WHAT IS BEING ASKED ▸ Print the listing as it stands, omitting all images.

SUPPLIED RECORDS ▸

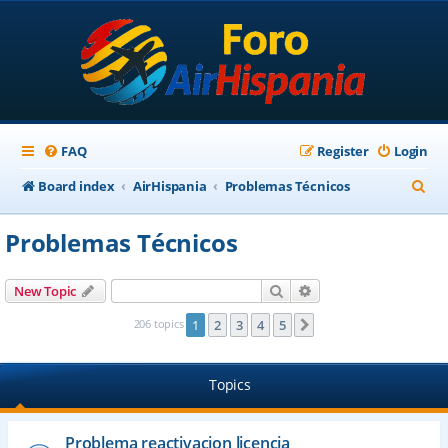
FAQ
Register
Login
S
Board index
AirHispania
Problemas Técnicos
e
Problemas Técnicos
a
r
Search
Advanced search
New Topic
c
206 topics
1
2
3
4
5
Next
h
Topics
Problema reactivacion licencia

RESULT ▸
FAQ
Register
Login
S
Board index
AirHispania
Problemas Técnicos
e
Problemas Técnicos
a
r
Search
Advanced search
New Topic
c
206 topics
1
2
3
4
5
Next
h
Topics
Problema reactivacion licencia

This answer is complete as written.